Antes, eram divulgadas só as taxas. Agora, adicionou-se à informação o intervalo de


confiança. A pergunta que resta é: isto efetivamente tornou a informação mais precisa
ou só se incluiu mais números para dar-lhe aparência de maior qualidade e aumentar
sua “verdade”? Neste caso específico, os resultados recentes indicam que a parte cética
da população tem razão.

Na véspera da divulgação de uma informação de conjuntura econômica, jornais


apresentam tabelas com os “prognósticos” das consultorias especializadas. Uma espécie
de “corrida de números”. A importância de acertar é cada vez maior para estabelecer a
“sapiência” das consultorias na previsão. Ou seja, a reprodução da metodologia se torna
o objetivo central, deixando em segundo plano a análise econômica. A necessidade de
acertar traz miopia aos analistas. Perdem-se outros olhares, mais qualitativos, mais
reflexivos. É preciso procurar as causas, nos afastando um pouco dos modelos numéricos,
que viraram verdadeiras pitonisas. Por favor, encarem este comentário só como crítica
aos exageros. Assim como beber sem moderação, modelar em excesso pode fazer mal.
Há que se refletir sobre a importância de estimarmos uma variação no PIB. As previsões
variam de -0,2% para +0,2%? Ora, ambas são ruins. Como de 3% para 4%, ambas são
boas; de 7% para 10%, ambas excelentes. A obsessão pelo detalhe muda as decisões que
tomaríamos?

Em reportagem sobre a indústria alimentícia, em 16 de setembro, o “New York Times”

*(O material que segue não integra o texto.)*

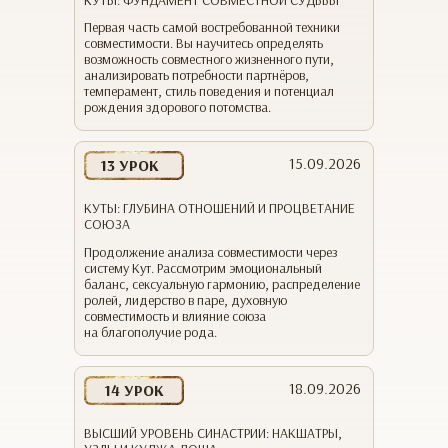
КУТЫ: ФУНДАМЕНТ СОВМЕСТНОЙ СУДЬБЫ
Первая часть самой востребованной техники
совместимости. Вы научитесь определять
возможность совместного жизненного пути,
анализировать потребности партнёров,
темперамент, стиль поведения и потенциал
рождения здорового потомства.
15.09.2026
13 УРОК
КУТЫ: ГЛУБИНА ОТНОШЕНИЙ И ПРОЦВЕТАНИЕ
СОЮЗА
Продолжение анализа совместимости через
систему Кут. Рассмотрим эмоциональный
баланс, сексуальную гармонию, распределение
ролей, лидерство в паре, духовную
совместимость и влияние союза
на благополучие рода.
18.09.2026
14 УРОК
ВЫСШИЙ УРОВЕНЬ СИНАСТРИИ: НАКШАТРЫ,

citou estudo da Universidade de Washington sobre obesidade infantil. Os dados
mostravam que, de 1980 a 2015, o percentual de crianças obesas no Brasil subira de 2,4%
para 9%, ou seja: crescimento de 270%. Mas, se olharmos os dados da Pesquisa de
Orçamentos Familiares do IBGE para 2008/09, temos prevalência de 14,3% de obesos
para a faixa de 5 a 9 anos. O que isso significa? Terá havido queda na obesidade infantil,
de 2008/2009 para 2015? Ou houve redução, com aumento posterior? Ou as pesquisas
são incomparáveis? As respostas não são simples. Se olharmos apenas os números, nos
afogamos.

Se isso ocorre com as variáveis de estudos claramente delimitados, imaginemos os riscos


no caótico oceano de dados obtidos a partir das redes sociais — o popular Big Data —
a mais nova “fonte da verdade”. A informação baseada em números passou a permear
nossas vidas, mas isso pode nos tornar míopes em relação ao todo. É preciso usar os
números respeitando seus limites, sem se deixar escravizar pela visão numérica.